On Fri, 04 Dec 2020 02:33:36 PST (-0800), Christoph Hellwig wrote:
What is the advantage over simply using nbd?
There's a short bit about that in the cover letter (and in some talks), but I'll expand on it here -- I suppose my most important question is "is this interesting enough to take upstream?", so there should be at least a bit of a description of what it actually enables:
I don't think there's any deep fundamental advantages to doing this as opposed to nbd/iscsi over localhost/unix (or by just writing a kernel implementation, for that matter), at least in terms of anything that was previously impossible now becoming possible. There are a handful of things that are easier and/or faster, though.
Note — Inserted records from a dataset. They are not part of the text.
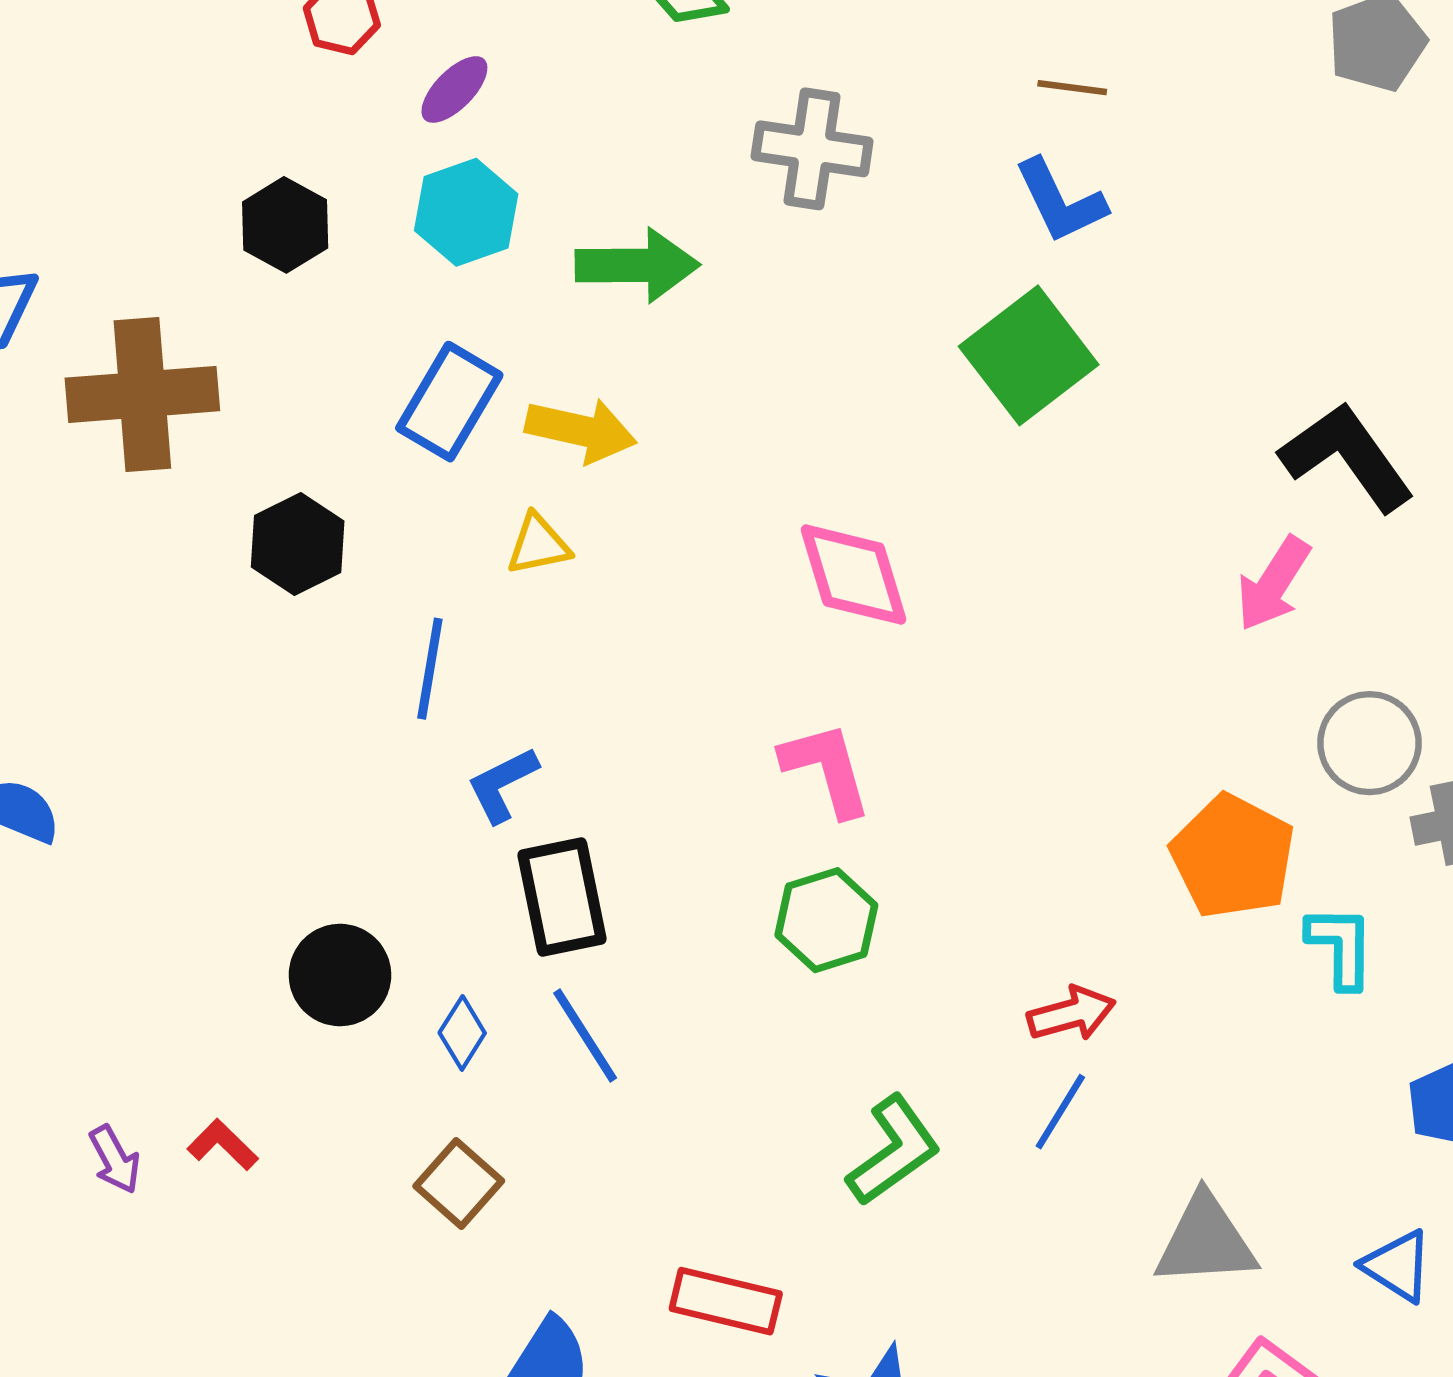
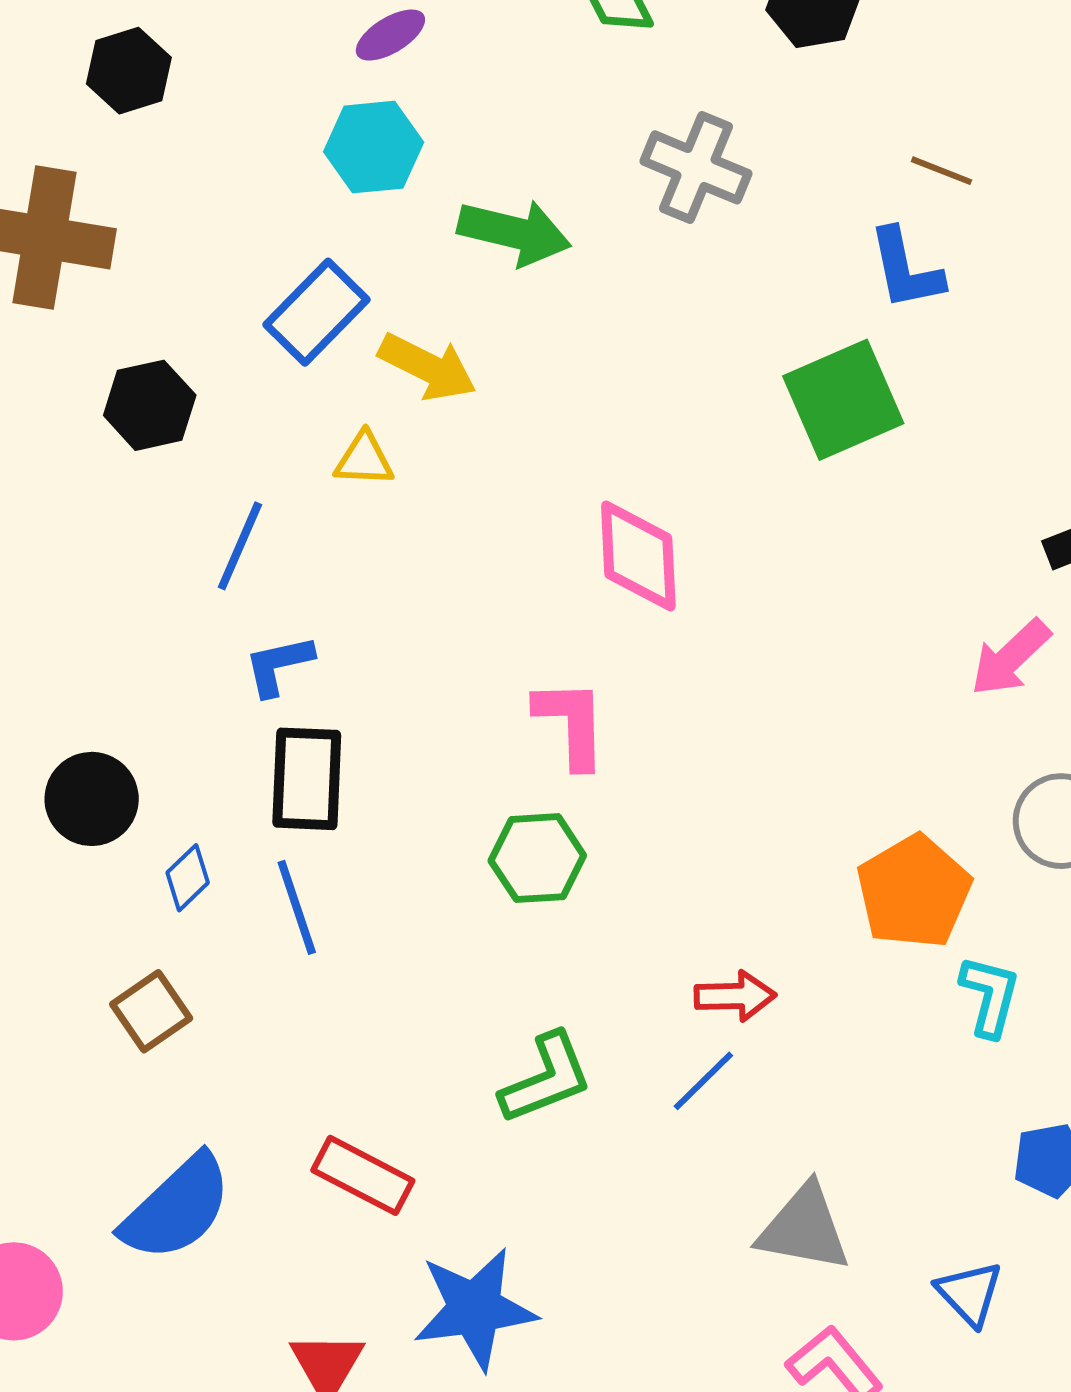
black hexagon: (285, 225) -> (129, 71), moved

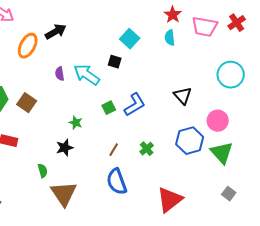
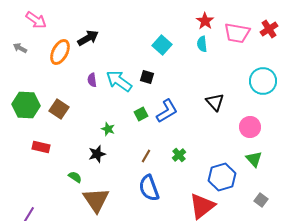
black square: (115, 62) -> (147, 77), moved
blue hexagon: (190, 141) -> (222, 177), moved
green triangle: (222, 153) -> (254, 159), size x0.7
green semicircle: (43, 171) -> (75, 177), turned -40

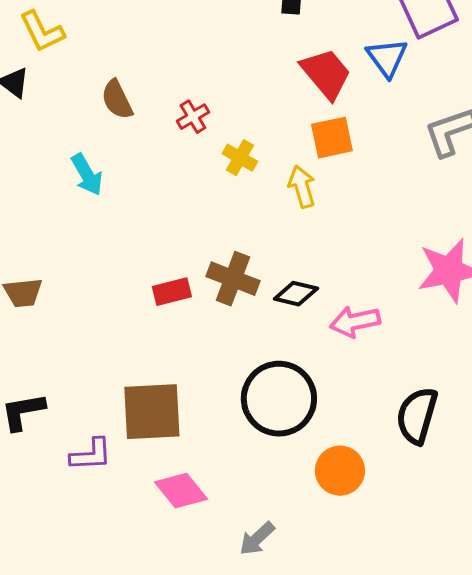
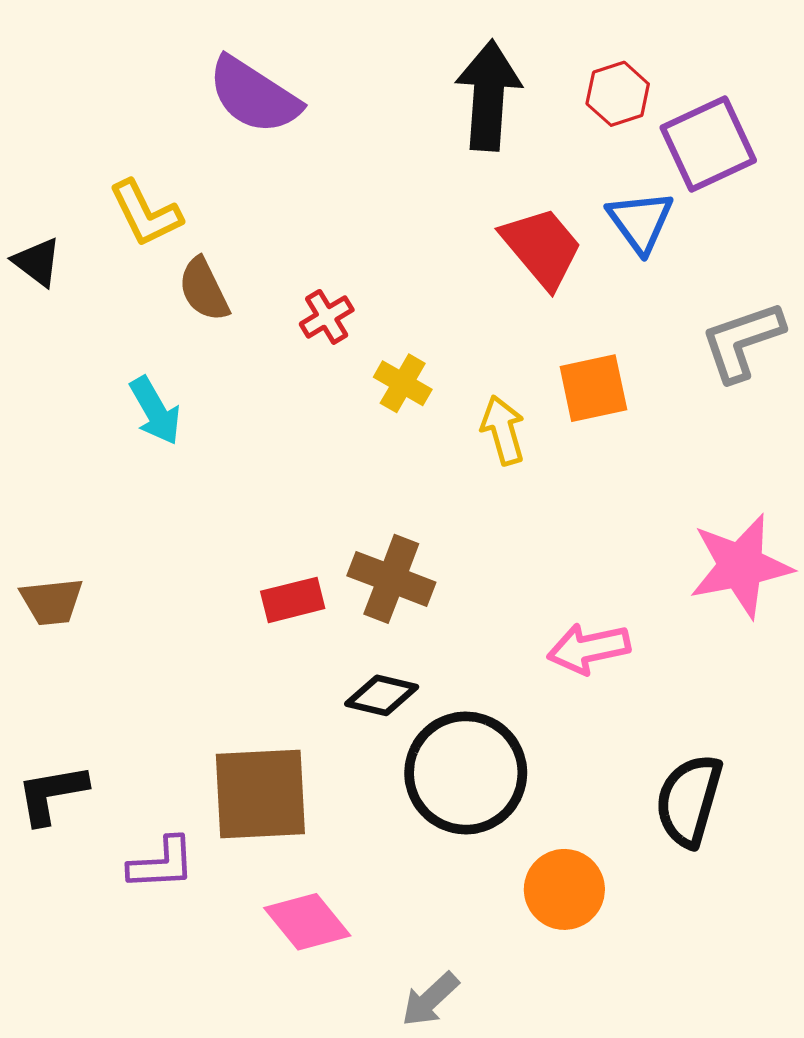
yellow L-shape: (42, 32) -> (146, 213), moved
orange square: (332, 138) -> (593, 388), moved
black diamond: (296, 294) -> (382, 695), moved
dm-user looks a lot like NBD without the networking. The major difference is which side initiates messages: in NBD the kernel initiates messages, while in dm-user userspace initiates messages (via a read that will block if there is no message, but presumably we'd want to add support for a non-blocking userspace implementations eventually). The NBD approach certainly makes sense for a networked system, as one generally wants to have a single storage server handling multiple clients, but inverting that makes some things simpler in dm-user.
One specific advantage of this change is that a dm-user target can be transitioned from one daemon to another without any IO errors: just spin up the second daemon, signal the first to stop requesting new messages, and let it exit. We're using that mechanism to replace the daemon launched by early init (which runs before the security subsystem is up, as in our use case dm-user provides the root filesystem) with one that's properly sandboxed (which can only be launched after the root filesystem has come up). There are ways around this (replacing the DM table, for example), but they don't fit it as cleanly.
Unless I'm missing something, NBD servers aren't capable of that style of transition: soft disconnects can only be initiated by the client (the kernel, in this case), which leaves no way for the server to transition while guaranteeing that no IOs error out. It's usually possible to shoehorn this sort of direction reversing concept into network protocols, but it's also usually ugly (I'm thinking of IDLE, for example). I didn't try to actually do it, but my guess would be that adding a way for the server to ask the client to stop sending messages until a new server shows up would be at least as much work as doing this.
There are also a handful of possible performance advantages, but I haven't gone through the work to prove any of them out yet as performance isn't all that important for our first use case. For example:
* Cutting out the network stack is unlikely to hurt performance. I'm not sure if it will help performance, though. I think if we really had workload where the extra copy was likely to be an issue we'd want an explicit ring buffer, but I have a theory that it would be possible to get very good performance out of a stream-style API by using multiple channels and relying on io_uring to plumb through multiple ops per channel. * There's a comment in the implementation about allowing userspace to insert itself into user_map(), likely by uploading a BPF fragment. There's a whole class of interesting block devices that could be written in this fashion: essentially you keep a cache on a regular block device that handles the common cases by remapping BIOs and passing them along, relegating the more complicated logic to fetch cache misses and watching some subset of the access stream where necessary.
We have a use case like this in Android, where we opportunistically store backups in a portion of the TRIM'd space on devices. It's currently implemented entirely in kernel by the dm-bow target, but IIUC that was deemed too Android-specific to merge. Assuming we could get good enough performance we could move that logic to userspace, which lets us shrink our diff with upstream. It feels like some other interesting block devices could be written in a similar fashion.
All in all, I've found it a bit hard to figure out what sort of interest people have in dm-user: when I bring this up I seem to run into people who've done similar things before and are vaguely interested, but certainly nobody is chomping at the bit. I'm sending it out in this early state to try and figure out if it's interesting enough to keep going.